BEGIN The records

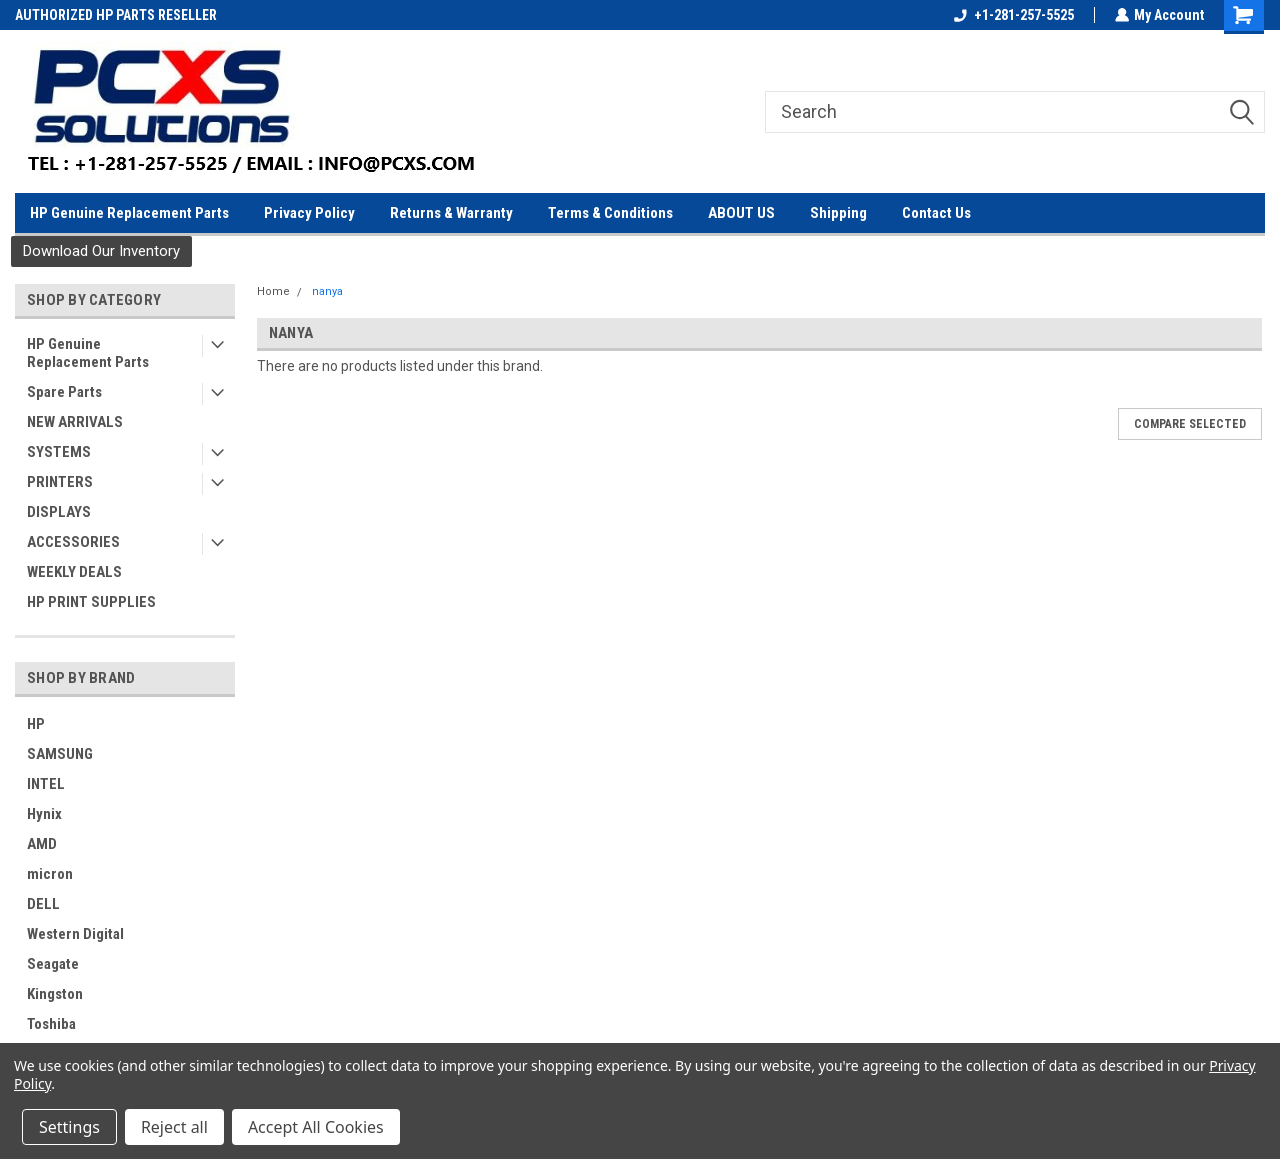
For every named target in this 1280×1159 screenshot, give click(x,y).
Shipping (838, 213)
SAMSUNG (60, 754)
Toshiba (51, 1024)
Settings (69, 1127)
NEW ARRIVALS (75, 422)
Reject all (174, 1127)
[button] (101, 251)
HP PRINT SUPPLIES (91, 602)
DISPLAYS (59, 512)
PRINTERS (60, 482)
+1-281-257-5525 (1013, 15)
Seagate (53, 964)
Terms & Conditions (610, 213)
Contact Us (936, 213)
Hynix (44, 814)
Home (273, 291)
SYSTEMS (59, 452)
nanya (327, 291)
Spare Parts (64, 392)
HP (36, 724)
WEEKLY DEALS (74, 572)
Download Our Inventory (101, 251)
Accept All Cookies (316, 1127)
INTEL (46, 784)
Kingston (55, 994)
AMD (42, 844)
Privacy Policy (309, 213)
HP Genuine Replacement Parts (129, 213)
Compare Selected (1190, 424)
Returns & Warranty (451, 213)
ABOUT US (741, 213)
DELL (43, 904)
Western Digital (75, 934)
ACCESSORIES (73, 542)
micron (50, 874)
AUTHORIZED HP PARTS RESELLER (116, 15)
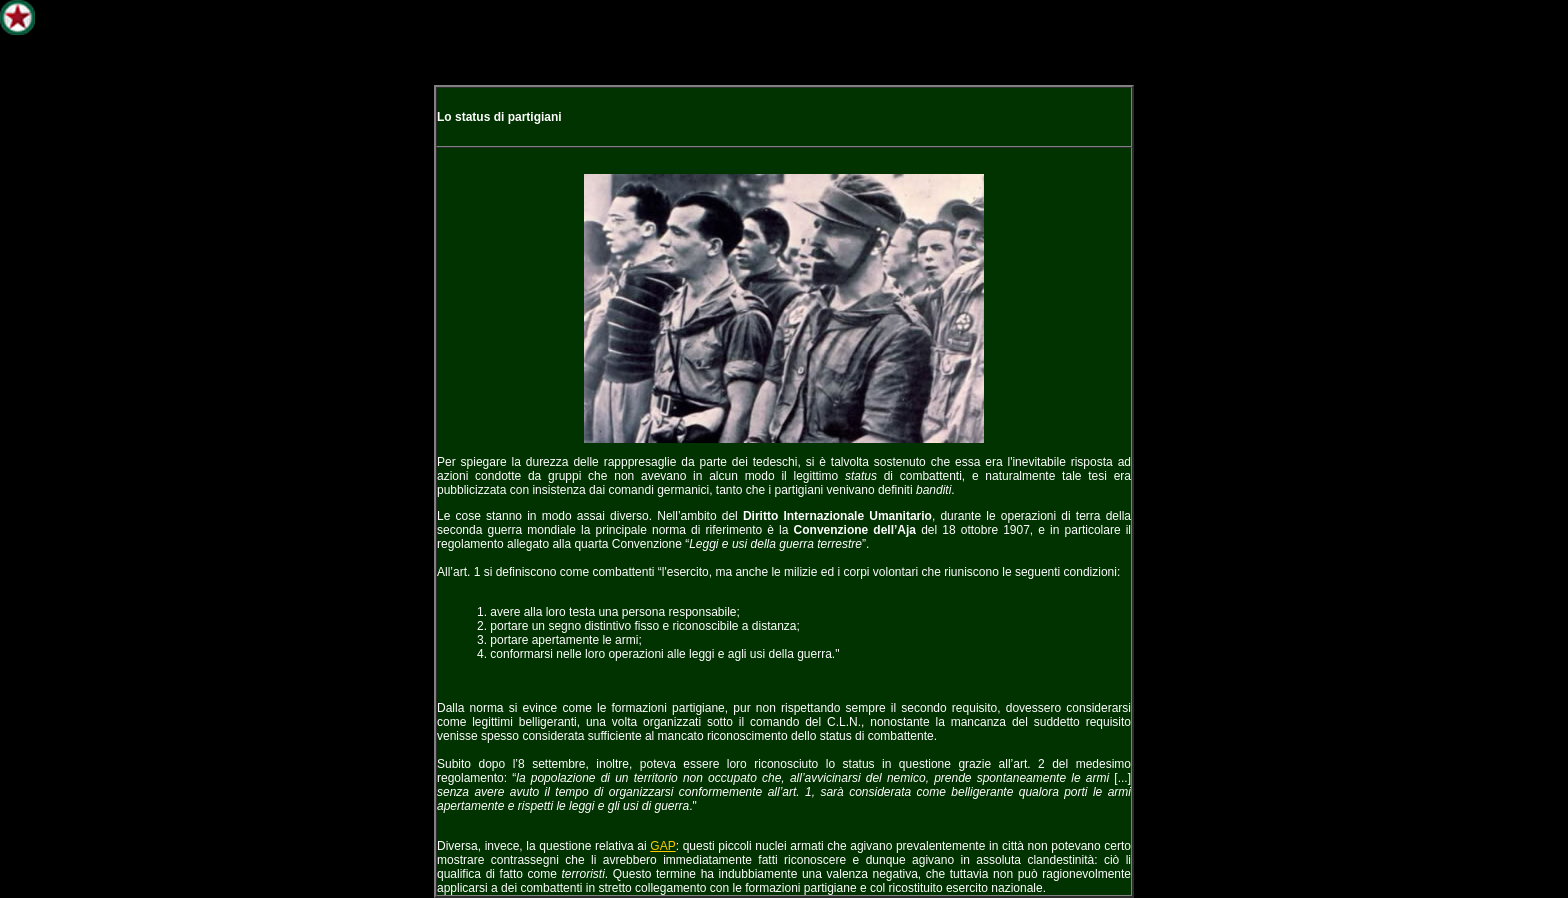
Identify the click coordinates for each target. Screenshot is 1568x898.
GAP (662, 846)
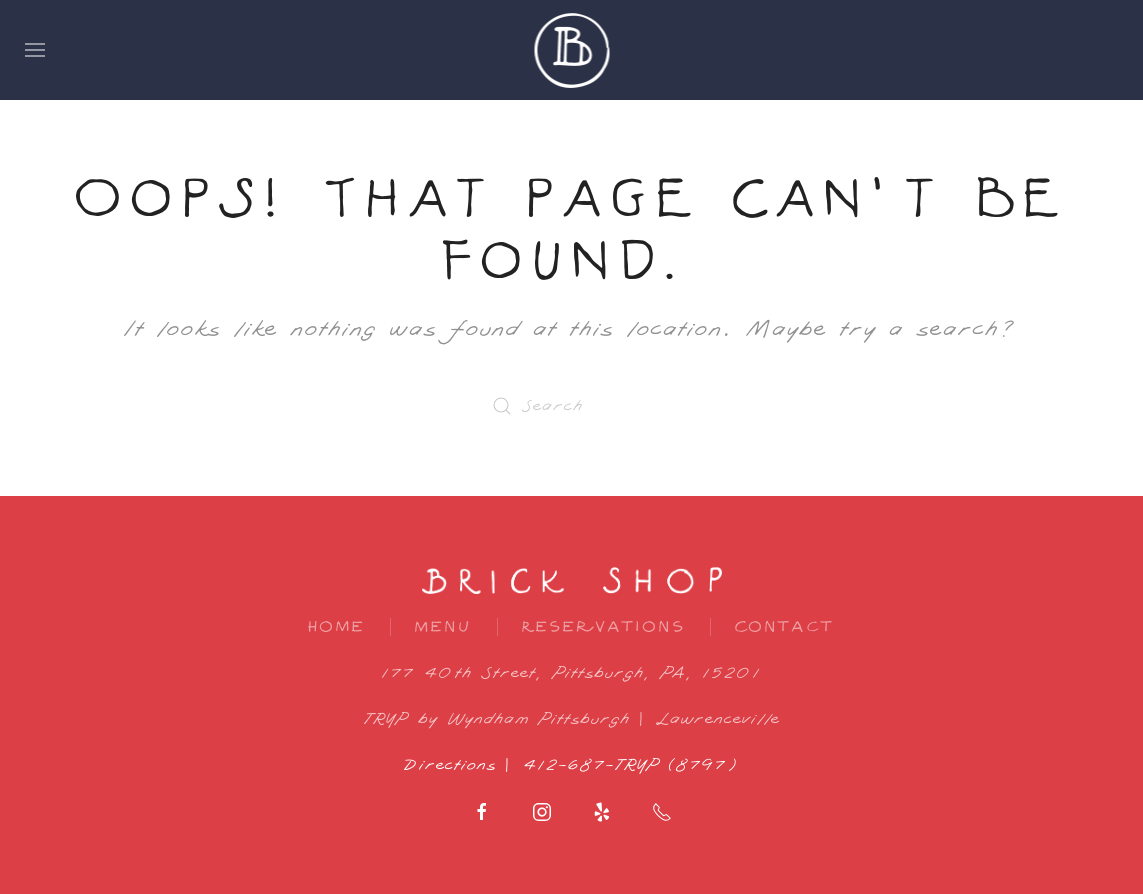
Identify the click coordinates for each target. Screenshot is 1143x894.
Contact (785, 627)
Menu (444, 627)
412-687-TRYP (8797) (631, 765)
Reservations (604, 627)
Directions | (464, 765)
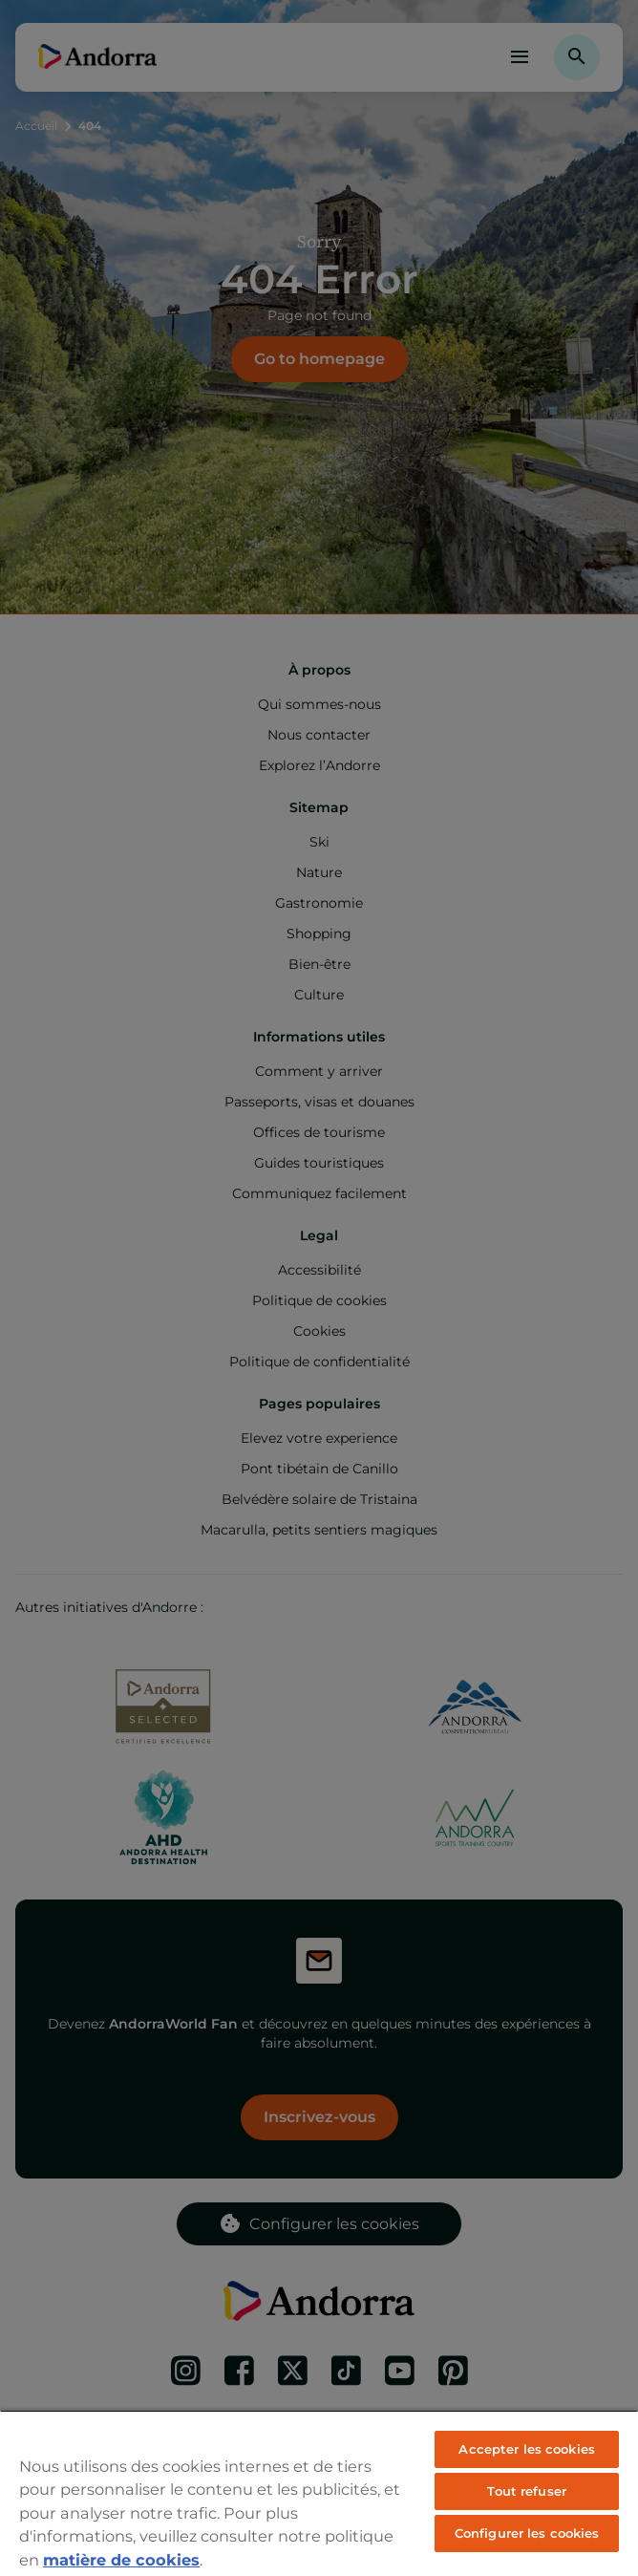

END The records

* **Instructions to follow**
Locate all lines in the listing above with the word "target". Copy them.

* **Problem solution**
For every named target in this 1280×1159 screenshot, give click(x,y).
Identify the click coordinates for each target. Screenshot is 1568x898.
Identify the click coordinates for each target. Screenshot is 1143x894.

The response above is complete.